* What you are asked to do *
Search the data below for the string "kısa" and copy all lines where it shows up.

* Data listing *

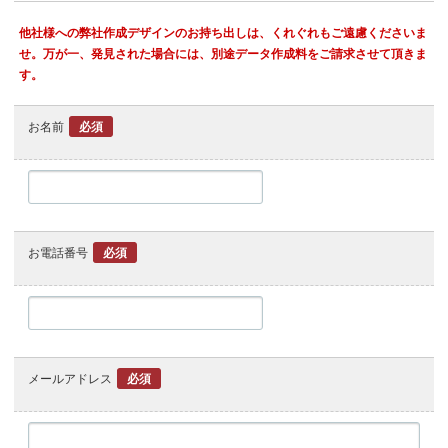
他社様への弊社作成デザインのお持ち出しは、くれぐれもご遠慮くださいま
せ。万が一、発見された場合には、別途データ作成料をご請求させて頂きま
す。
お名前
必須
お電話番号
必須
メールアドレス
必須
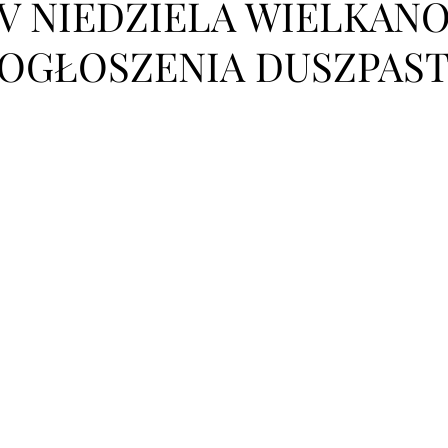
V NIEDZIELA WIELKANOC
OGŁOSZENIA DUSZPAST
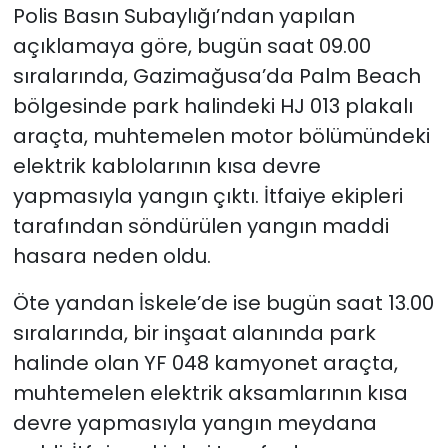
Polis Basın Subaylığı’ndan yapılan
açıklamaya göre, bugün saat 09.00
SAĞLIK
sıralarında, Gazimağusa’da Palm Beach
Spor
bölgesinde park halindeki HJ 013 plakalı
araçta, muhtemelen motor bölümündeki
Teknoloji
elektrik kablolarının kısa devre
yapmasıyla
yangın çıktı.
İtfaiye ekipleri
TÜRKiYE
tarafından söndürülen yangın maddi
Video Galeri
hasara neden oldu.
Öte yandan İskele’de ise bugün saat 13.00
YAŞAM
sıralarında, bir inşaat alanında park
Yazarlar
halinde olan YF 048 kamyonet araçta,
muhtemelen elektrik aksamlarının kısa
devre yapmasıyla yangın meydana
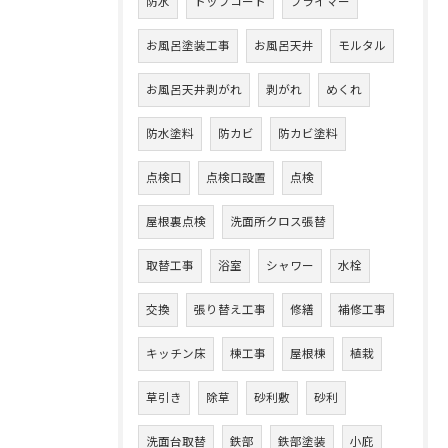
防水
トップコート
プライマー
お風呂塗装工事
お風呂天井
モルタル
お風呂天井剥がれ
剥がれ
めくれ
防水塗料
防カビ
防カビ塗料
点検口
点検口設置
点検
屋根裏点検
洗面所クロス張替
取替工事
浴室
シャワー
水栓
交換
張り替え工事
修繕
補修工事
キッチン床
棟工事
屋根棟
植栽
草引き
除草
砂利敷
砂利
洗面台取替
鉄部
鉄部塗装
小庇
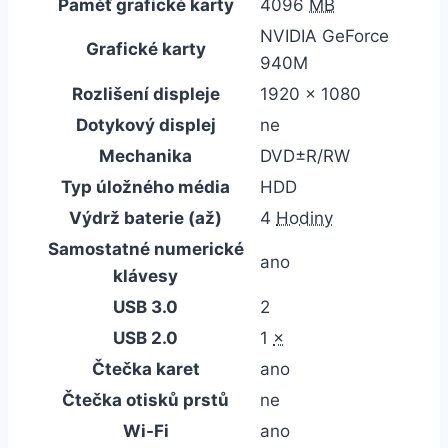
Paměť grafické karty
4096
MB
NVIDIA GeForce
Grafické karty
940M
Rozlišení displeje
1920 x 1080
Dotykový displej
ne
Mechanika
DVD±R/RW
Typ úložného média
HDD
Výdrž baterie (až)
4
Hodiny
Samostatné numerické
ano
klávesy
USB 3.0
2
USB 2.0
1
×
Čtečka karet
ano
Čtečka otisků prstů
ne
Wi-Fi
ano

* Exercise result *
elektrik kablolarının kısa devre
muhtemelen elektrik aksamlarının kısa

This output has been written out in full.